# accident with uber and lyft apps on in standby mode



## andreasandreas (Mar 3, 2015)

as many other rideshare drivers i drive for uber and lyft. when dropping off a rider, i turn back on both apps.

now i was wondering: if i'd had an accident while waiting for a ping from my next rider, with whom would you rather want to deal? lyft or uber? would you have to deal with both?

sorry if that topic has been discussed already. feel free to point me to it.


----------



## Phillyx (Nov 9, 2014)

This happen to me I will file with my insurance company not with uber or lyft


----------



## andreasandreas (Mar 3, 2015)

thanks Phillyx


----------



## chi1cabby (May 28, 2014)

andreasandreas said:


> if i'd had an accident while waiting for a ping from my next rider, with whom would you rather want to deal? lyft or uber? would you have to deal with both?

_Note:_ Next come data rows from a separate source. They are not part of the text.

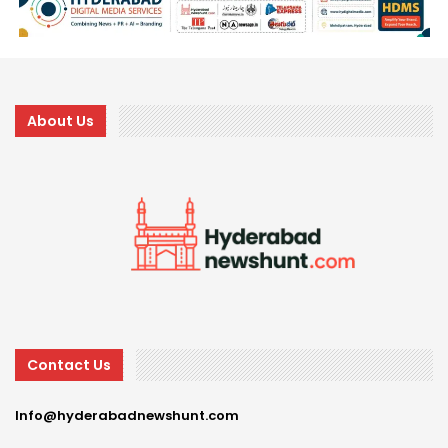
About Us
Contact Us
Info@hyderabadnewshunt.com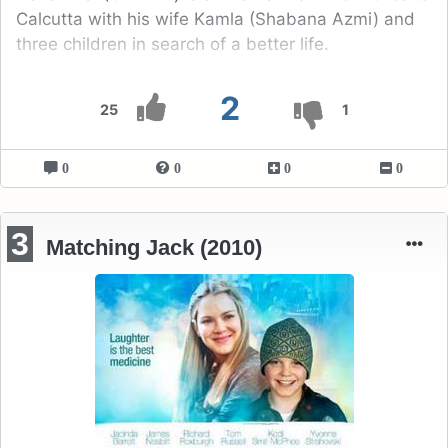
Calcutta with his wife Kamla (Shabana Azmi) and
three children in search of a better life.
2
25
1
0
0
0
0
3
Matching Jack (2010)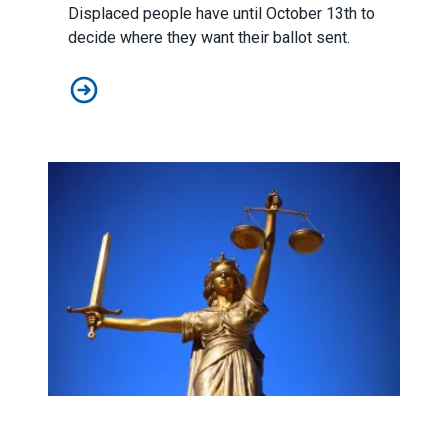
Displaced people have until October 13th to
decide where they want their ballot sent.
How To Vote If You've Been Displaced By Wildfires
Supreme Court Rules Against Workers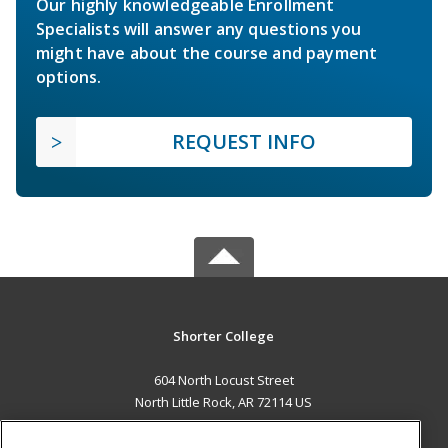
Our highly knowledgeable Enrollment
Specialists will answer any questions you
might have about the course and payment
options.
REQUEST INFO
Shorter College
604 North Locust Street
North Little Rock, AR 72114 US
MAIN CONTENT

In Colorado, there is 'App On' Primary Liability Insurance coverage. 
Perhaps you should file with the insurance of the TNC with last competed ride.

"_UBERrima fides_"


----------



## andreasandreas (Mar 3, 2015)

thanks chi1cabby


----------



## Guest (May 15, 2015)

Phillyx said:


> This happen to me I will file with my insurance company not with uber or lyft


What insurance company do you use that allows rude sharing? So far in PA, I can't find any.


----------



## JaxBeachDriver (Nov 27, 2014)

Interesting


----------